Malgré un hiver pluvieux qui a rempli les nappes phréatiques et les cours d’eau, le climatologue observe une sécheresse des sols dans les Pyrénées- Atlantiques et un bas niveau des cours d’eau mais pas déficitaires. Il est important de noter la différence entre la sécheresse des sols, dite « agricole », qui se caractérise par un déficit en eau des sols superficiels (entre 1 et 2 m de profondeur), et qui dépend des précipitations et de l’évapotranspiration des plantes et la sécheresse hydrologique qui se manifeste lorsque les lacs, rivières ou nappes souterraines montrent des niveaux anormalement bas. « Cette sécheresse sévère des sols observée, et qui fait souffrir les agriculteurs, s'inscrit dans ce que prévoient les rapports du Giec », constate Francis Morisset.

Pourquoi ces épisodes de chaleurs ?

Le climatologue a observé un changement de circulation de l’air, (qui est méridienne c’est-à-dire sur un axe nord sud) depuis une vingtaine d’années au Pays Basque ce qui expliquerait ces épisodes de chaleur de plus en plus fréquents. La masse d’air provenant du vent du sud est comprimée par les sommets des Pyrénées qui la réchauffent.
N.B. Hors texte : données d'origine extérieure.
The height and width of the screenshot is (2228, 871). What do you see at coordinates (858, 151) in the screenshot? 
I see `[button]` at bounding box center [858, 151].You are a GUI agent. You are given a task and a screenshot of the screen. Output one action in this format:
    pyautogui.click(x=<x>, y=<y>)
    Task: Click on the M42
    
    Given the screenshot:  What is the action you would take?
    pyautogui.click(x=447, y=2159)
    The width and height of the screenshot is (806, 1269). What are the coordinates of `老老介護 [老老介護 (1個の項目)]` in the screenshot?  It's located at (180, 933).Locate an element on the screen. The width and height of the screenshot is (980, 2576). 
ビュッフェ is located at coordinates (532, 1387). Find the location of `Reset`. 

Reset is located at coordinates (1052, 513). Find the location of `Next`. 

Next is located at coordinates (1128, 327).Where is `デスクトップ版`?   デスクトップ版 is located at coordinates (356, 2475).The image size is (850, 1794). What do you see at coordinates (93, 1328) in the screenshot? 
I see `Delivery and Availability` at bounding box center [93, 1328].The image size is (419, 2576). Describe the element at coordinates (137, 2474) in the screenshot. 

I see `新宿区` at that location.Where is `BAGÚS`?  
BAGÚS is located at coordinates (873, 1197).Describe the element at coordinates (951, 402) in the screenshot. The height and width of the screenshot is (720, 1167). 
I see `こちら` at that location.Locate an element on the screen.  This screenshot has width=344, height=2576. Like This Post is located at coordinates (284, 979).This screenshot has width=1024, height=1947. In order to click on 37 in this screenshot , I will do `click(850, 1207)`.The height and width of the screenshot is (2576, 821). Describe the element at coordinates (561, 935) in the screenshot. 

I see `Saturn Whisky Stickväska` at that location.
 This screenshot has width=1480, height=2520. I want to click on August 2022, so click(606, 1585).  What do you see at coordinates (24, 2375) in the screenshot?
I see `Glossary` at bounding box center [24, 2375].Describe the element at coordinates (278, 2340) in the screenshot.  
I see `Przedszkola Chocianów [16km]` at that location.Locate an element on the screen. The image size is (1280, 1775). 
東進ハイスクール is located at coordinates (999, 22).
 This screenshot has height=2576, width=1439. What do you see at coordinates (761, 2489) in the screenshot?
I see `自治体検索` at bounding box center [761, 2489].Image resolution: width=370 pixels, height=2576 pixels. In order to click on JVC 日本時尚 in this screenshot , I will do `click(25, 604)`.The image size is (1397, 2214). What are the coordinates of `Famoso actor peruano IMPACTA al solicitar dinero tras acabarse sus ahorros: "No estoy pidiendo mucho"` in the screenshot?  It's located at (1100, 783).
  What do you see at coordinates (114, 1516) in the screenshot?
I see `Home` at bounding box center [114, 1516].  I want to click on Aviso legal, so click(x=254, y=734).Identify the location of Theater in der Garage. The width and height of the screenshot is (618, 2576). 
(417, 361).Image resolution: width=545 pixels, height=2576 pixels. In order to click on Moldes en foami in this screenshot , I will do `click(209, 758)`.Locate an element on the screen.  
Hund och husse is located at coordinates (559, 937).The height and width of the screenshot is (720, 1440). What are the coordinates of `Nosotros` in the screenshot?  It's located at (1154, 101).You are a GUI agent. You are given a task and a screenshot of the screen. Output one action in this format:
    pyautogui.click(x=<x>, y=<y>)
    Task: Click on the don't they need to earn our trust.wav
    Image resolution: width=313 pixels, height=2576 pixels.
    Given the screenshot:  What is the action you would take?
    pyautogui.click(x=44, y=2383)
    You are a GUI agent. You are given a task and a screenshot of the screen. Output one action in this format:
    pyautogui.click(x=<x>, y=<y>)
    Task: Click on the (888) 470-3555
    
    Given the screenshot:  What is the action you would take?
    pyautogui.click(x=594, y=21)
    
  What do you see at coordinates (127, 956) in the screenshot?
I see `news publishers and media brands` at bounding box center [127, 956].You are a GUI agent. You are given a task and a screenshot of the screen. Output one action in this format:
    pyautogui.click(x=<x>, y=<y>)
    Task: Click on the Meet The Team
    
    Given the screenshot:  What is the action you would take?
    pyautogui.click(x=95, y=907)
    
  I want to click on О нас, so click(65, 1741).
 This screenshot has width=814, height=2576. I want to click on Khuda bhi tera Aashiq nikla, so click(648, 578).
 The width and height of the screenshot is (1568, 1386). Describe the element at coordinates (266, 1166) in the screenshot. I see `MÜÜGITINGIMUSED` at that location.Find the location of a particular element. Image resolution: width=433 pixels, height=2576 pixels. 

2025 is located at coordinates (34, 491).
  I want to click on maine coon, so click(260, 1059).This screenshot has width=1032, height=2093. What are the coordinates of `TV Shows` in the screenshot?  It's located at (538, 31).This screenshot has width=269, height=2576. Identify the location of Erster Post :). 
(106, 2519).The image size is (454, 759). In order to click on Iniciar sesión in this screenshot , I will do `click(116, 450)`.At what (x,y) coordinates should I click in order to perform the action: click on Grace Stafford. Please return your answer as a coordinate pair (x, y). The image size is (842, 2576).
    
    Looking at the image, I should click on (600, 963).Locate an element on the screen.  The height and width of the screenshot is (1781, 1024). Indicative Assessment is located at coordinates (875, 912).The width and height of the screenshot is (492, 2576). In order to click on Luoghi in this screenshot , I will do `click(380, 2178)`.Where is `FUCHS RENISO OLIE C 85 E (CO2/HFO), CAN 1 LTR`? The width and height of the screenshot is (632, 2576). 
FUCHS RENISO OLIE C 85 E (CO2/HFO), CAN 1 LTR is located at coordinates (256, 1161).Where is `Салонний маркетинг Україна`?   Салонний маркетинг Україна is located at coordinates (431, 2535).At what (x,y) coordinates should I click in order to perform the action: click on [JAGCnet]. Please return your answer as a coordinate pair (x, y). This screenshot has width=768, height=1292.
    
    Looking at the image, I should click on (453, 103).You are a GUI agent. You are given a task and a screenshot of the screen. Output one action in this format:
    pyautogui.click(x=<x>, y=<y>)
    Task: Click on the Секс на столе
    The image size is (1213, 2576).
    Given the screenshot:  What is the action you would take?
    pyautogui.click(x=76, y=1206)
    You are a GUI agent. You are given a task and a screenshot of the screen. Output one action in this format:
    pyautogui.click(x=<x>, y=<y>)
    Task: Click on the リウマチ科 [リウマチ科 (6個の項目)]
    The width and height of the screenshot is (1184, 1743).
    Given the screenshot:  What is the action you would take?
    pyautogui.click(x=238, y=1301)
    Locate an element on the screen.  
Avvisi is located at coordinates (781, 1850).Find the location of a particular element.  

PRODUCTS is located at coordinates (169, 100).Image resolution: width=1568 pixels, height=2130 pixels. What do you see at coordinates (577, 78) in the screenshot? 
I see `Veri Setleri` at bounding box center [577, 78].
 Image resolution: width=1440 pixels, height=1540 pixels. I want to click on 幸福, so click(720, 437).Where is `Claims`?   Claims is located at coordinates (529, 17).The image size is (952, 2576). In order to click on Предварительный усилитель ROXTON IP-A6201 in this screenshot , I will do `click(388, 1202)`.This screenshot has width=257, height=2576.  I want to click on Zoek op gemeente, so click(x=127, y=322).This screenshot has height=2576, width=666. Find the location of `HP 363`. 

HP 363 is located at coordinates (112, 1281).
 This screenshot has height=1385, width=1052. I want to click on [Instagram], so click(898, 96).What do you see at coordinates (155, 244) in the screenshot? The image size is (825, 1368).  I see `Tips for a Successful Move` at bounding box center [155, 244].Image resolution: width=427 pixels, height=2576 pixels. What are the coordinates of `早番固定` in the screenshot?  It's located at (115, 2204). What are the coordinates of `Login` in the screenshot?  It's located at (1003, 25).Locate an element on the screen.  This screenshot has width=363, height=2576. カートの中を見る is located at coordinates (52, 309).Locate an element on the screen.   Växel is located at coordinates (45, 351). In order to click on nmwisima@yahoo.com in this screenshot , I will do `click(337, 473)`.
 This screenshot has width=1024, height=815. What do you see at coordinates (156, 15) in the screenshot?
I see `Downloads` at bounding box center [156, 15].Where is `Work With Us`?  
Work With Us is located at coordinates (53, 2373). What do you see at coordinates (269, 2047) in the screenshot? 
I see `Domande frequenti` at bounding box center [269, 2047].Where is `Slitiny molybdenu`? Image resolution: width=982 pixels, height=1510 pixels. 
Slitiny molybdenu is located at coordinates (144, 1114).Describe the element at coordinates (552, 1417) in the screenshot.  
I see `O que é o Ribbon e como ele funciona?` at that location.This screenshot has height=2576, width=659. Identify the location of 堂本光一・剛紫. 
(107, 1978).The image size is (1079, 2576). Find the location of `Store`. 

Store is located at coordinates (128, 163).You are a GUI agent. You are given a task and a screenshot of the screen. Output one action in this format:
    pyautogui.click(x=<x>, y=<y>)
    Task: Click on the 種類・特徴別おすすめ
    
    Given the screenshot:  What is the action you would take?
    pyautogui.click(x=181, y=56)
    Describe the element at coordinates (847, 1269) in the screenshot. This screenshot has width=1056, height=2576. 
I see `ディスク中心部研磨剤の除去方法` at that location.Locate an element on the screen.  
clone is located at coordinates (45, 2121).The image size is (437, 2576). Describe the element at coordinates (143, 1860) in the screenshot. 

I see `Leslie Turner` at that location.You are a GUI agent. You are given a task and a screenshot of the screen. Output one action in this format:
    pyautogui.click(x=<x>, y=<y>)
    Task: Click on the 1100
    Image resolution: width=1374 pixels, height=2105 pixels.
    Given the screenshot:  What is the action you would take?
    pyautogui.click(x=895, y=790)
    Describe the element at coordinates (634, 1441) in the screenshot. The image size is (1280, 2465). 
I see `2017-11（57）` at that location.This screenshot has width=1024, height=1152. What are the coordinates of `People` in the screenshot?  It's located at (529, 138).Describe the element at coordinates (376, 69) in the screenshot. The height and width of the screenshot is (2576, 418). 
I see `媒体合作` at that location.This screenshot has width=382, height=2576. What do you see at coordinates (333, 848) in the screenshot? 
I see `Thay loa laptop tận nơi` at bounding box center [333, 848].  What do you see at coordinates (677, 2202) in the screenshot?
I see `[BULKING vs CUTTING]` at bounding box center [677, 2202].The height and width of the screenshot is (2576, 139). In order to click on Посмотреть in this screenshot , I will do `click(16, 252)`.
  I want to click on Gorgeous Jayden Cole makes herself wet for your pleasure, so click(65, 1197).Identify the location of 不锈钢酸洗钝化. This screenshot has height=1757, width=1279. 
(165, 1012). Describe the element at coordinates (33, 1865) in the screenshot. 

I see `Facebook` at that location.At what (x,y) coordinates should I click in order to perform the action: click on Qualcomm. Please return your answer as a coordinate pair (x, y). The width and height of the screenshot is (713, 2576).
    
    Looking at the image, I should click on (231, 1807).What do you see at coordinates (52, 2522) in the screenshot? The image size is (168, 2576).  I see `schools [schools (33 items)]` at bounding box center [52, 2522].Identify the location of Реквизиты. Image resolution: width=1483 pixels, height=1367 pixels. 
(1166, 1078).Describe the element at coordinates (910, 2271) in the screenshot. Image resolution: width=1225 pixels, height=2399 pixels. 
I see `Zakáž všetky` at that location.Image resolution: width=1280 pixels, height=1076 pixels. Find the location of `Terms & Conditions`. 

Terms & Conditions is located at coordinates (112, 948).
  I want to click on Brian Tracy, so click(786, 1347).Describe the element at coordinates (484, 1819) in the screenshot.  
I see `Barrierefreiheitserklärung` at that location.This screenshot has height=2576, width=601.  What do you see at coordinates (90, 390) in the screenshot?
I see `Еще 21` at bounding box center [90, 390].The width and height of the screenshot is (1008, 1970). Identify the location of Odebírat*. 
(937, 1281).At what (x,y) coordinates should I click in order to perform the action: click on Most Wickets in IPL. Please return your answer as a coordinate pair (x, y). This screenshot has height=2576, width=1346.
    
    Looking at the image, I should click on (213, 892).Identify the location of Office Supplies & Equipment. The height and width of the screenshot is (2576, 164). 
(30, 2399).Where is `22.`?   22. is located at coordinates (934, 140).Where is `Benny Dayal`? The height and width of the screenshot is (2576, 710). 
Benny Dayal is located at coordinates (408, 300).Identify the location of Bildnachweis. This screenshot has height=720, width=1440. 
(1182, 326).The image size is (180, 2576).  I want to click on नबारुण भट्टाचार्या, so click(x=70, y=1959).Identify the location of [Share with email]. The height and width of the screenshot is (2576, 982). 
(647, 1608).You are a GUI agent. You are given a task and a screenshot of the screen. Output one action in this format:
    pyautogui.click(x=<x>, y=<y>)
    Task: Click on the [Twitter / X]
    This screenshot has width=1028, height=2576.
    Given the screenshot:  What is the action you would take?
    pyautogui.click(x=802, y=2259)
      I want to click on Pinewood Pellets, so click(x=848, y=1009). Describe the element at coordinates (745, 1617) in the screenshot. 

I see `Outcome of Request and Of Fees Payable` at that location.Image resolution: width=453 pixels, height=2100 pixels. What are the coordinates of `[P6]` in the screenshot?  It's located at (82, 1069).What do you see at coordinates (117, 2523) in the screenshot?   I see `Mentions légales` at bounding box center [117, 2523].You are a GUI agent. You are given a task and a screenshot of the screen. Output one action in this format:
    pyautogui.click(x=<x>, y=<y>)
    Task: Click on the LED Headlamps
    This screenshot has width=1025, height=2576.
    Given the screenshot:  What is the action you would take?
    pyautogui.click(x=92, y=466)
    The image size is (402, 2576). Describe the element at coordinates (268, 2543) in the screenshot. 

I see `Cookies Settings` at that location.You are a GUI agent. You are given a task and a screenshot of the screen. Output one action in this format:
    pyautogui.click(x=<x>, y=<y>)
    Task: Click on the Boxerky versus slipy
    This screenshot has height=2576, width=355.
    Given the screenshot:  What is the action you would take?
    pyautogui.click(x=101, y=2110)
Ces épisodes se prolongent. D’après les relevés météo, il en existe une vingtaine entre septembre et novembre ce qui entraîne une hausse des températures. Pour le climatologue, ces constatations vont dans le même sens que le Giec, qui dans ses différents rapports, prévoit, dans sa version optimiste, si rien ne change, une hausse de la température planétaire de 1,5 à 2 °C d’ici à 2050. « Mais pour que la version optimiste se réalise, il faudrait que les gouvernements appliquent dès maintenant une politique de réduction des gaz à effet de serre », conclut Francis Morisset.